Wireless communication systems support wireless communication among a number of terminals (often referred to as user equipment). Typically, each wireless terminal communicates with a base station over a wireless channel comprised of a forward link and a reverse link. The forward link (also known as the downlink) refers to communications from the base station to the user terminal, while the reverse link (also known as the uplink) refers to communications from the user terminal to the base station.
Orthogonal frequency-division multiplexing (OFDM) is a frequency-division multiplexing (FDM) scheme often employed in wireless communication systems. Closely-spaced orthogonal sub-carriers are used to carry data that is typically divided into several parallel data streams or channels (one for each sub-carrier). Each sub-carrier is modulated with a conventional modulation scheme at a low symbol rate, thereby maintaining total data rates similar to conventional single-carrier modulation schemes in the same bandwidth. LTE (Long Term Evolution) techniques have been proposed for a fourth generation (4G) of wireless communication systems with improved throughput and performance. In an LTE wireless network, wireless resources are assigned using frequency domain scheduling to the uplink and the downlink.

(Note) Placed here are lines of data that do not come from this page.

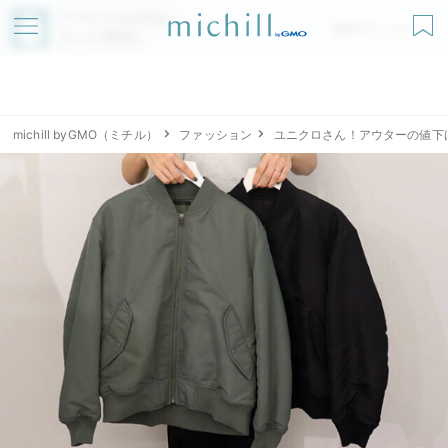
アプリでmichillが
無料ダウンロード
もっと便利に
michill byGMO（ミチル）
ファッション
ユニクロさん！アウターの値下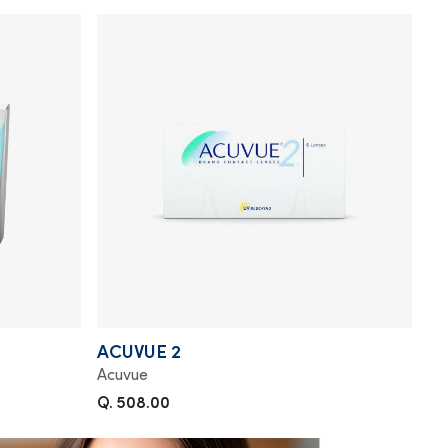
ACUVUE 2
Acuvue
Q. 508.00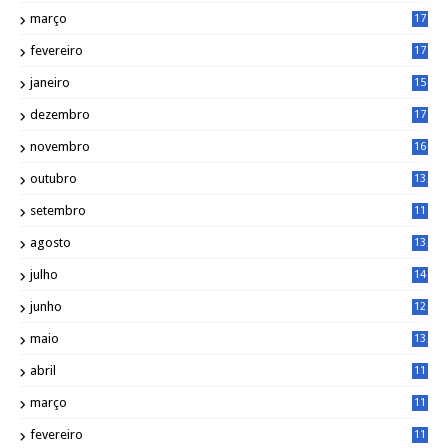
6
março
17
0
fevereiro
17
0
janeiro
15
1
dezembro
17
3
novembro
16
6
outubro
13
5
setembro
11
3
agosto
13
1
julho
14
0
junho
12
7
maio
13
3
abril
11
2
março
11
9
fevereiro
11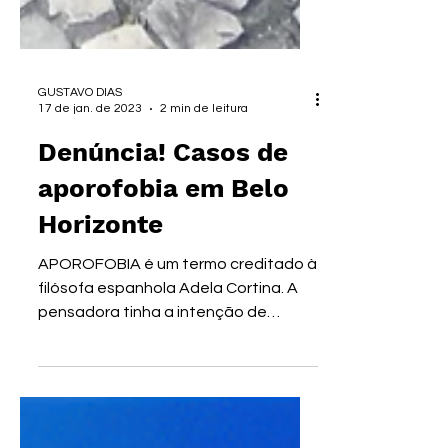
GUSTAVO DIAS
17 de jan. de 2023
2 min de leitura
Denúncia! Casos de
aporofobia em Belo
Horizonte
APOROFOBIA é um termo creditado à
filósofa espanhola Adela Cortina. A
pensadora tinha a intenção de
traduzir uma patologia social de seu...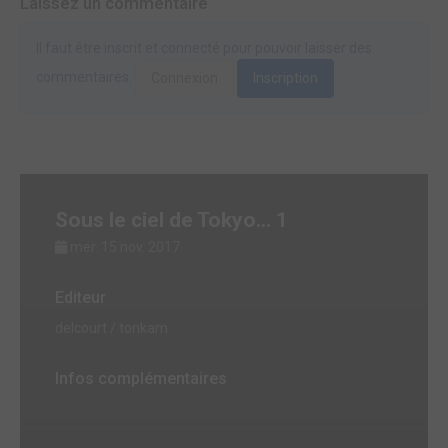
Laissez un commentaire
Il faut être inscrit et connecté pour pouvoir laisser des
commentaires.
Connexion
Inscription
Sous le ciel de Tokyo... 1
mer. 15 nov. 2017
Editeur
delcourt / tonkam
Infos complémentaires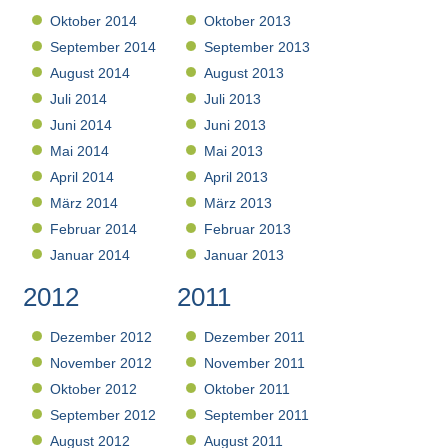
Oktober 2014
Oktober 2013
September 2014
September 2013
August 2014
August 2013
Juli 2014
Juli 2013
Juni 2014
Juni 2013
Mai 2014
Mai 2013
April 2014
April 2013
März 2014
März 2013
Februar 2014
Februar 2013
Januar 2014
Januar 2013
2012
2011
Dezember 2012
Dezember 2011
November 2012
November 2011
Oktober 2012
Oktober 2011
September 2012
September 2011
August 2012
August 2011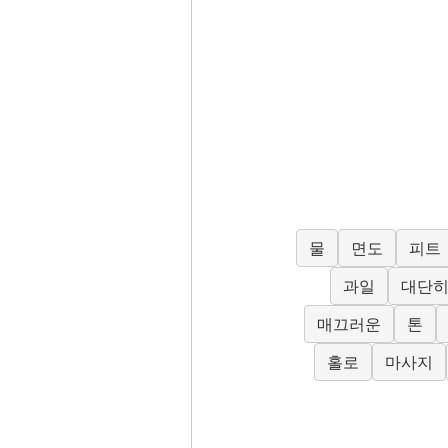
물
면도
피트
과일
대단
매끄러운
톤
홀로
마사지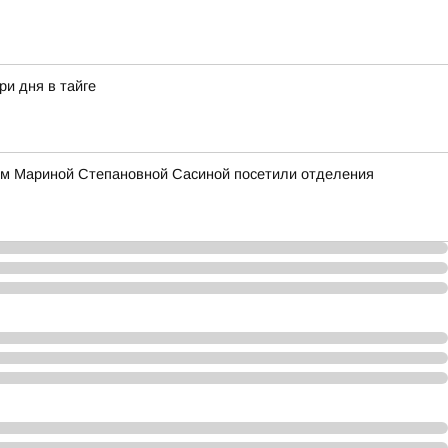
ри дня в тайге
ом Мариной Степановной Сасиной посетили отделения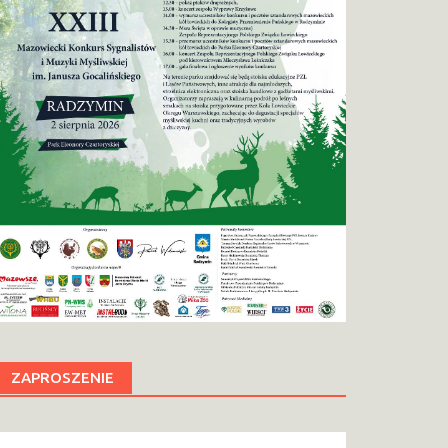
ZAPROSZENIE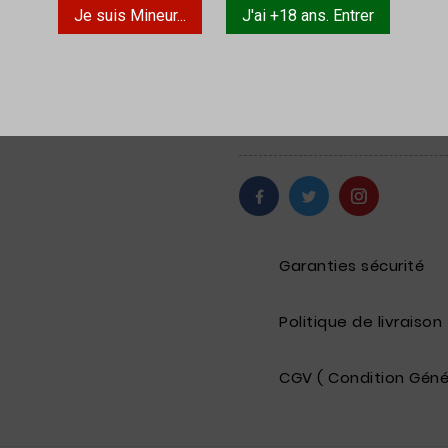
Je suis Mineur...
J'ai +18 ans. Entrer
Quantité

Ajouter Au Panier
Garanties sécurité
Politique de livraison
CGV ( Condition Géné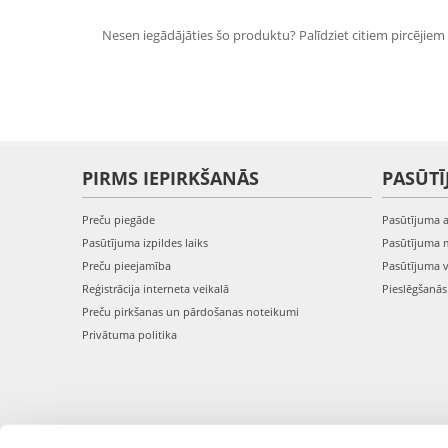
Nesen iegādājāties šo produktu? Palīdziet citiem pircējiem i
PIRMS IEPIRKŠANĀS
PASŪTĪ
Preču piegāde
Pasūtījuma 
Pasūtījuma izpildes laiks
Pasūtījuma 
Preču pieejamība
Pasūtījuma 
Reģistrācija interneta veikalā
Pieslēgšanā
Preču pirkšanas un pārdošanas noteikumi
Privātuma politika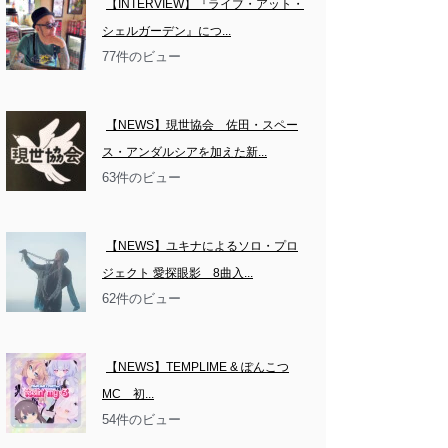
【INTERVIEW】『ライブ・アット・
シェルガーデン』につ...
77件のビュー
【NEWS】現世協会　佐田・スペー
ス・アンダルシアを加えた新...
63件のビュー
【NEWS】ユキナによるソロ・プロ
ジェクト 愛探眼影　8曲入...
62件のビュー
【NEWS】TEMPLIME & ぽんこつ
MC　初...
54件のビュー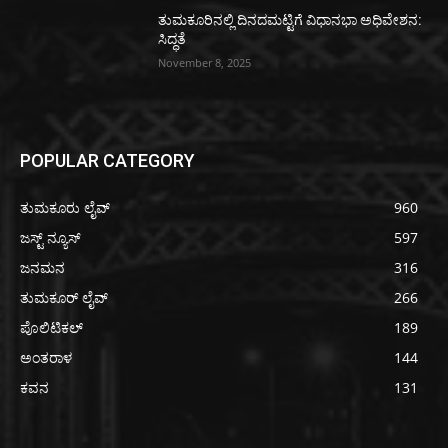
ತುಮಕೂರಿನಲ್ಲಿ ದಿನದಮಟ್ಟಿಗೆ ವಿಧಾನಭಾ ಅಧಿವೇಶನ:
ಸಿದ್ಧತೆ
November 8, 2025
POPULAR CATEGORY
ತುಮಕೂರು ಲೈವ್
960
ಜಸ್ಟ್ ನ್ಯೂಸ್
597
ಜನಮನ
316
ತುಮಕೂರ್ ಲೈವ್
266
ಪೊಲಿಟಿಕಲ್
189
ಅಂತರಾಳ
144
ಕವನ
131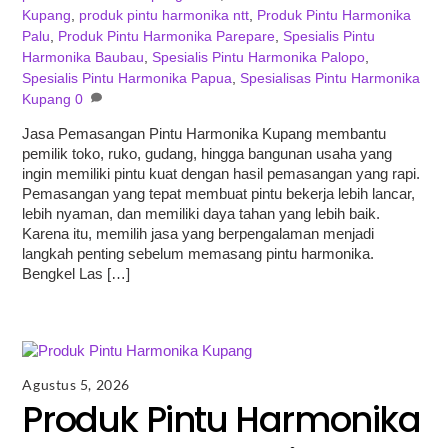
Kupang
,
produk pintu harmonika ntt
,
Produk Pintu Harmonika
Palu
,
Produk Pintu Harmonika Parepare
,
Spesialis Pintu
Harmonika Baubau
,
Spesialis Pintu Harmonika Palopo
,
Spesialis Pintu Harmonika Papua
,
Spesialisas Pintu Harmonika
Kupang
0
Jasa Pemasangan Pintu Harmonika Kupang membantu
pemilik toko, ruko, gudang, hingga bangunan usaha yang
ingin memiliki pintu kuat dengan hasil pemasangan yang rapi.
Pemasangan yang tepat membuat pintu bekerja lebih lancar,
lebih nyaman, dan memiliki daya tahan yang lebih baik.
Karena itu, memilih jasa yang berpengalaman menjadi
langkah penting sebelum memasang pintu harmonika.
Bengkel Las […]
Agustus 5, 2026
Produk Pintu Harmonika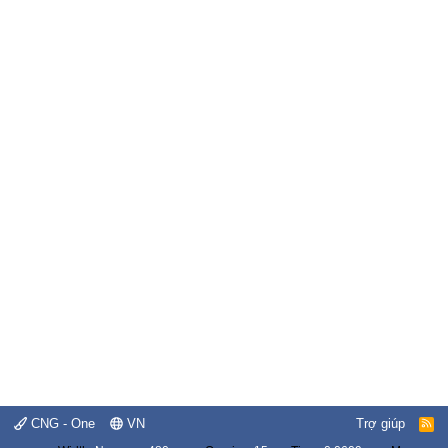
CNG - One
VN
Trợ giúp
R
S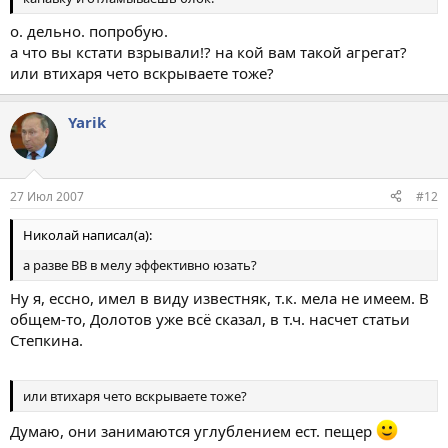
о. дельно. попробую.
а что вы кстати взрывали!? на кой вам такой агрегат?
или втихаря чето вскрываете тоже?
Yarik
27 Июл 2007
#12
Николай написал(а):
а разве ВВ в мелу эффективно юзать?
Ну я, ессно, имел в виду известняк, т.к. мела не имеем. В
общем-то, Долотов уже всё сказал, в т.ч. насчет статьи
Степкина.
или втихаря чето вскрываете тоже?
Думаю, они занимаются углублением ест. пещер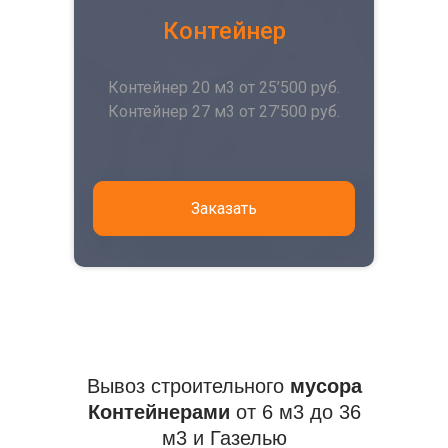
Контейнер
Контейнер 20 м3 от 25’500 руб.
Контейнер 27 м3 от 27’500 руб.
Заказать
Вывоз строительного
мусора
Контейнерами
от 6 м3 до 36
м3 и Газелью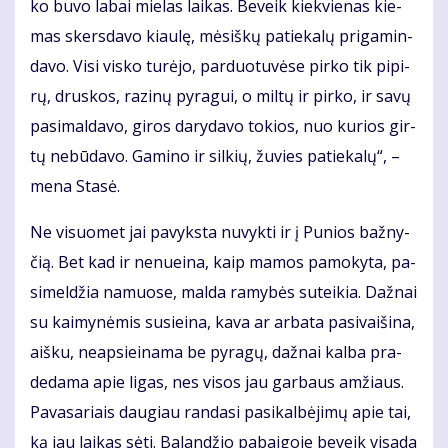
ko bu­vo la­bai mie­las lai­kas. Be­veik kiek­vie­nas kie­
mas skers­da­vo kiau­lę, mė­siš­kų pa­tie­ka­lų pri­ga­min­
da­vo. Vi­si vis­ko tu­rė­jo, par­duo­tu­vė­se pir­ko tik pi­pi­
rų, drus­kos, ra­zi­nų py­ra­gui, o mil­tų ir pir­ko, ir sa­vų
pa­si­mal­da­vo, gi­ros da­ry­da­vo to­kios, nuo ku­rios gir­
tų ne­bū­da­vo. Ga­mi­no ir sil­kių, žu­vies pa­tie­ka­lų“, –
me­na Sta­sė.
Ne vi­suo­met jai pa­vyks­ta nu­vyk­ti ir į Pu­nios baž­ny­
čią. Bet kad ir ne­nu­ei­na, kaip ma­mos pa­mo­ky­ta, pa­
si­mel­džia na­muo­se, mal­da ra­my­bės su­tei­kia. Daž­nai
su kai­my­nė­mis su­si­ei­na, ka­va ar ar­ba­ta pa­si­vai­ši­na,
aiš­ku, neap­si­ei­na­ma be py­ra­gų, daž­nai kal­ba pra­
de­da­ma apie li­gas, nes vi­sos jau gar­baus am­žiaus.
Pa­va­sa­riais dau­giau ran­da­si pa­si­kal­bė­ji­mų apie tai,
ką jau lai­kas sė­ti. Ba­lan­džio pa­bai­go­je be­veik vi­sa­da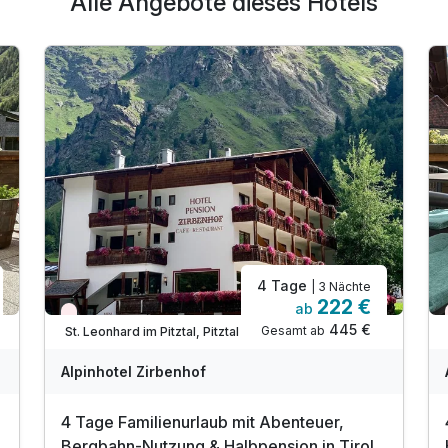
Alle Angebote dieses Hotels
4 Tage
| 3 Nächte
222 €
ab
Nur noch Restplätze
445 €
Gesamt ab
St. Leonhard im Pitztal, Pitztal
Alpinhotel Zirbenhof
4 Tage Familienurlaub mit Abenteuer,
Bergbahn-Nutzung & Halbpension in Tirol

Channel estimation is an important issue in a wireless communication system, such as OFDM systems. Among other benefits, the obtained channel information allows coherent detection to be employed. In order to satisfy the throughput and performance demands of emerging wireless networks, sophisticated signal processing techniques are employed that require knowledge of the channel. For example, the independent sub-channels in OFDM systems improve transmitter performance by adjusting the bit rate and transmit power across sub-channels according to their channel conditions.
In an exemplary LTE system, the channel is estimated by processing reference information in the received OFDM symbols. For an exemplary LTE uplink, for example, each resource block is composed of 14 OFDM symbols. Symbols 4 and 11 carry reference signals that are used for channel estimation. The channel can be directly estimated at these two locations. In order to estimate the channel at other locations, however, the known channel components are interpolated or extrapolated to all other OFDM symbol locations to obtain the desired equalizer filter coefficients at other symbol locations. This process requires an interpolation, and consequently a matrix inversion, at every interpolated OFDM location, resulting in a rather high computational complexity.
A need therefore exists for improved techniques for interpolating channel components at known OFDM symbol locations to other OFDM symbol locations. A further need exists for methods and apparatus for improved wireless channel estimation using interpolation elimination in the Eigen domain.